Intisari-Online.com - Dunia gempar dengan kebijakan presiden AS, Donald Trump yang terkesan anti-imigran dan anti-Islam.
Walau dikatakan alasannya demi keamanan negara AS, kebijakan tersebut tetap memicu berbagai reaksi dari belahan dunia.
Terlepas apapun alasannya, kita bisa mempelajari sesuatu dari situasi ini. Yaitu, mengenai tembok pemisah perbedaan yang dibangun Trump terhadap imigran dan tujuh negara Islam tersebut kini menambah riuhnya isu SARA di dunia.
Tak hanya di AS sana, negeri kita dan negara-negara lain juga sebetulnya mengalami hal yang sama.
Tanpa kita sadari, semakin hari semakin banyak orang yang membangun tembok pemisah yang semakin tinggi karena perbedaan.
Kondisi ini paling jelas terlihat di dunia maya, di mana orang saling beradu karena perbedaan pendapat dan karena perbedaan-perbedaan lainnya. Akibatnya adalah perpecahan sudah menanti.
(Baca juga: Dulu Hewan Ini Membuat Charles Darwin Pusing Tujuh Keliling, tapi Kini Misterinya Sudah Terpecahkan)
Persoalan ”membangun tembok pembatas/pemisah” ini menarik untuk direnungkan sebab nyatanya kita memang lebih tertarik untuk memperkuat perbedaan ketimbang meningkatan persatuan dan rasa saling memiliki.
Seperi kata Isaac Newton, kita lebih banyak membangun tembok pemisah ketimbang jembatan pemersatu.

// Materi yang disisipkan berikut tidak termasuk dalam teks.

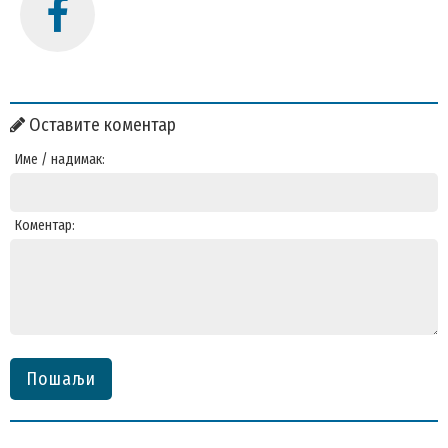
Оставите коментар
Име / надимак:
Коментар:
Пошаљи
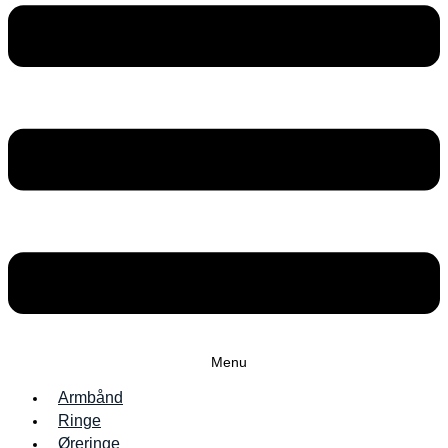
Menu
Armbånd
Ringe
Øreringe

Bukan, wacana ini bukan ditilik dari segi agama, suku, ras, atau perbedaan-perbedaan itu.
Namun, dari segi psikologis, manusia memang cenderung untuk membuat tembok pembatas terhadap orang lain yang berbeda dengannya.
Kita cenderung memilih “jarak” ketimbang “terhubung” dengan orang yang berbeda dengan kita.